Recommendation: In any deployment where the server is reachable beyond 127.0.0.1, use environment variables exclusively. Do not place raw API keys in config.xml.
The config.server.providers metadata (served via /config and /bootstrap) exposes only has_key (boolean) and needs_key (boolean) — never the key itself.
WikiOracle does not implement authentication. The server trusts any request from an allowed origin (configured via WIKIORACLE_ALLOWED_ORIGINS, defaulting to https://127.0.0.1:8888 and https://localhost:8888).
- Username is a display label set in Settings, not an authenticated identity. It is stored in
config.xmland included in message metadata. - No sessions or tokens. There is no login, no cookies used for auth, and no per-user isolation. If multiple users share a server instance, they share the same state.
For multi-user or public deployments, WikiOracle should sit behind a reverse proxy that handles authentication and maps users to separate state files.
In production, Apache ProxyPass routes /chat to the local Flask process on 127.0.0.1:8787. Only the /chat prefix is proxied. The NanoChat inference endpoint (/chat/completions on port 8000) is not exposed via the reverse proxy — the Flask shim calls it directly on 127.0.0.1:8000 via WIKIORACLE_BASE_URL.
WikiOracle renders user and LLM content as HTML (XHTML subset). Several layers mitigate XSS:
Content-Security-Policy (CSP): The server applies an enforcing CSP header to all responses:
default-src 'self';
script-src 'self';
style-src 'self';
img-src 'self' data:;
connect-src 'self';
object-src 'none';
base-uri 'self';
frame-ancestors 'none';
form-action 'self'
This blocks inline scripts, inline styles, and external resource loading. Even if malicious content is injected into a message, the browser will refuse to execute it.

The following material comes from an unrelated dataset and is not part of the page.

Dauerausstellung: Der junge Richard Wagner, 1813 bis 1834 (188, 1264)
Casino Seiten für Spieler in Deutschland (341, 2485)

XHTML enforcement: The system context instructs the LLM to return strictly valid XHTML. The client validates responses and repairs malformed markup via validateXhtml() and repairXhtml() before rendering.
Input escaping: User input is escaped via escapeHtml() before being inserted into optimistic UI entries. The stripTags() helper is used for tooltip and title text where HTML should not render.
Residual risks:
- LLM responses are rendered as HTML (not plain text). A sufficiently adversarial prompt could produce markup that, while blocked by CSP from executing scripts, might still create misleading UI (e.g., fake form elements via
<input>tags). The XHTML validator does not currently strip all non-semantic HTML. - Trust entry content is XHTML and is rendered in the trust editor and included in RAG context. Malicious trust entries could inject misleading content into prompts.
- The
/bootstrapand/configendpoints serve rawconfig.xmlto the client. Ifconfig.xmlcontains secrets and a same-origin XSS vector exists, those secrets could be read.
The server applies CORS headers only for requests whose Origin header matches the configured allowed origins. Preflight OPTIONS requests return 204 with appropriate headers. Cross-origin requests from other origins receive no CORS headers and are blocked by the browser.
- Symlink rejection: By default (
WIKIORACLE_REJECT_SYMLINKS=true), the server refuses to read or write state files that are symlinks, preventing path-traversal attacks via symlinked state files. - Static file serving is restricted to a whitelist of safe extensions (
.html,.css,.js,.svg,.png,.ico,.json,.xml) and path-traversal is checked (str(fp).startswith(str(ui_dir.resolve()))). - State size limit:
max_state_bytes(default 5 MB) prevents unbounded growth from malicious imports.
Scraping of publicly-accessible data is inevitable. However, a network of truth prevents capture. In one sense, it cannot be captured because it is a dynamic network of trust, overlaid on people and resources that trust one another, and we chose not to trust any authoritarian sources of knowledge. On a practical level, anyone who tries to appropriate the truth of the network entails doing so in a distributed way (which preserves the multicultural component), since monolithic capture of that truth will cause consensus to collapse it.